We all have all of 4 of the attachment styles within us; we just tend to lead with one in particular. Anxious attachment is more than just generalized anxiety, and learning its nuances can empower you to create change within.
People who run anxious have almost a chronically dysregulated nervous system. This means the survival response system is often primed and ready to react. Look for ways you respond in fight, flight, freeze, or fawn (people pleasing).
Anxiety can look like:
-checking the time when in an appointment
-obsession about someone
-rumination about an experience
-saying yes when you mean no or doing something when it isn't a yes! (what I mean by this is perhaps kissing someone when you feel mixed or lukewarm, but feel like you should or perhaps you were just responding to their lead)
-difficulty being or staying present in a situation
-feeling deep bonds with people very quickly
-the need to control
-the need to be right
-low tolerance for another's perspective
-"pick me" mentality
-need for others to constantly understand you
-feeling like you are constantly more thoughtful than others (you might be thinking of them more because of anxiety)

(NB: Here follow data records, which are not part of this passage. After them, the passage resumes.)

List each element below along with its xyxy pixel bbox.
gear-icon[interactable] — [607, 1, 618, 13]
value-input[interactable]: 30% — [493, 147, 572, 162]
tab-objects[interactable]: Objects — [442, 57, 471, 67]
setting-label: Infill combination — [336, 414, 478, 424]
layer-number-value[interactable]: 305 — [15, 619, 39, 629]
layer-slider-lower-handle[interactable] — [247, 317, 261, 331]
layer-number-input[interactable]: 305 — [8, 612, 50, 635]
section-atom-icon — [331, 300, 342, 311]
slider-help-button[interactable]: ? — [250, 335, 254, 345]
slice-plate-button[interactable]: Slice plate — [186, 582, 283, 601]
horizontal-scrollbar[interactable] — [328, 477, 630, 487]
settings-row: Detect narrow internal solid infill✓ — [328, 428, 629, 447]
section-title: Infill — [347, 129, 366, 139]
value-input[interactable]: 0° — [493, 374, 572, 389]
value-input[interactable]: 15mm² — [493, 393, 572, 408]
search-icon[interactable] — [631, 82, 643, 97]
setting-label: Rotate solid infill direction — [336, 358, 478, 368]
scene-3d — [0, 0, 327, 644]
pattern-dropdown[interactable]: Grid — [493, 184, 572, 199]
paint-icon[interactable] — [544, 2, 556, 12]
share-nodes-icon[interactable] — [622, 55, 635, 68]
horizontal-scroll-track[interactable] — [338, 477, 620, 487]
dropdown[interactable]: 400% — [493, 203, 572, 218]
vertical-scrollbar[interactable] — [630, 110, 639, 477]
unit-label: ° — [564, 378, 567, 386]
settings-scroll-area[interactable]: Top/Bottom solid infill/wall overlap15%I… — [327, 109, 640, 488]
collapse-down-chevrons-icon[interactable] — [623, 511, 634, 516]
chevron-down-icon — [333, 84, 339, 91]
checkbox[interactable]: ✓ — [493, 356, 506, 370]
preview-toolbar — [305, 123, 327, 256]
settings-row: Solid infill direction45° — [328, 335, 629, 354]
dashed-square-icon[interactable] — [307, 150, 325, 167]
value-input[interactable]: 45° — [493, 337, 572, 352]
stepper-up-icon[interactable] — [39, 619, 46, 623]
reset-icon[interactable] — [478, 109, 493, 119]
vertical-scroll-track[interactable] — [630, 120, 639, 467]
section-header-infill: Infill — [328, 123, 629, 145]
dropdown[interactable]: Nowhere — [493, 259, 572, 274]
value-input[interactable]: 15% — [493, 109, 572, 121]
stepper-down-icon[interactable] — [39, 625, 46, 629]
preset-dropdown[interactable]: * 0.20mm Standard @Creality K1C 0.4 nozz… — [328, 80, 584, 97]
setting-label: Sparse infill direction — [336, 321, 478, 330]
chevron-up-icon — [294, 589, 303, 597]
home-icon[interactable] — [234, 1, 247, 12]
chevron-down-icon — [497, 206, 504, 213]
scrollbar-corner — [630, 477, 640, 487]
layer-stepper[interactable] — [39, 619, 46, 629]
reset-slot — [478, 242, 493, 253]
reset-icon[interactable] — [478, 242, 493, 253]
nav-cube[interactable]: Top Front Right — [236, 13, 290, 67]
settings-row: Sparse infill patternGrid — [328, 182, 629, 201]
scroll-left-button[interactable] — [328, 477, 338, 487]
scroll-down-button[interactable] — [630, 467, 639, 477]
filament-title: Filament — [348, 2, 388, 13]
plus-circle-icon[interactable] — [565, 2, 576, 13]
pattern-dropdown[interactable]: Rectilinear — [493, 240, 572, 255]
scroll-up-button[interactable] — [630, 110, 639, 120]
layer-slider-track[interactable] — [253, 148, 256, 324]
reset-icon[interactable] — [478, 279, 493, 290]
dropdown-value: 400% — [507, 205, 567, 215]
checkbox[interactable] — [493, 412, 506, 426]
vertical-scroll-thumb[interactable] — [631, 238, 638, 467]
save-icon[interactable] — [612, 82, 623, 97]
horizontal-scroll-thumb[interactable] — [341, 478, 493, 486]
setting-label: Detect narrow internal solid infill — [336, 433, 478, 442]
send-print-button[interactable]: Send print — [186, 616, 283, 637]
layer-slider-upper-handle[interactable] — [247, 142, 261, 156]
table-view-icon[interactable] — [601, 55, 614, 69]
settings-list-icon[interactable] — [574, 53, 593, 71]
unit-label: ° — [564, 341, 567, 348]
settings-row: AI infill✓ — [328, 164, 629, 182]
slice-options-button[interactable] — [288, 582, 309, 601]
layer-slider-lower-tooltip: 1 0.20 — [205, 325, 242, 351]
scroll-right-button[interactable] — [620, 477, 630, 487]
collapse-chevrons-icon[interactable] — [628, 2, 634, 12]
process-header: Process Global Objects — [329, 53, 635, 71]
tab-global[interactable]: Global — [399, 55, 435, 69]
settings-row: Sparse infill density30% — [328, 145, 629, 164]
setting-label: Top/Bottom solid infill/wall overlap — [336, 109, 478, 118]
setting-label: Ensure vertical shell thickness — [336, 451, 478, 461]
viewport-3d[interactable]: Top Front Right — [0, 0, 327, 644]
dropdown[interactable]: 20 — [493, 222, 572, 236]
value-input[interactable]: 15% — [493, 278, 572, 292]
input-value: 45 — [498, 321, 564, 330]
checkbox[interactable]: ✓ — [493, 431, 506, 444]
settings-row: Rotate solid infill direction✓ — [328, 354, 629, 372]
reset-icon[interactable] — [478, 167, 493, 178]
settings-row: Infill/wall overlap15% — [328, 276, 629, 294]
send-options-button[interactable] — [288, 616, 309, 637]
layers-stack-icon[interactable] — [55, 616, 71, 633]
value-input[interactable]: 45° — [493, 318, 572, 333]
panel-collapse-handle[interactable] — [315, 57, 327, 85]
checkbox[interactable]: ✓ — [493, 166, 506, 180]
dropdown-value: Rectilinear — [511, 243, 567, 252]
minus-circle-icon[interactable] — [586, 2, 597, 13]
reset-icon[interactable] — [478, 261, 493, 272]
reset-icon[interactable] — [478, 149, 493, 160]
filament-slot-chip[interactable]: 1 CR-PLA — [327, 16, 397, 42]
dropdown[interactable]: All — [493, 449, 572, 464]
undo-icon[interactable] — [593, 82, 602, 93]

-believing you are always the problem/self-blame
-high pressure to have others meet your needs
-holding back opinions when fearing controversy
-lack of boundaries/merging with others
-a need to fix other people's problems
In order to create change, once you recognize one of these symptoms in the moment, try slowing down, regulating your nervous system, then practice secure attachment before responding. Doing this consistently over time can shift the anxiety into a place of security.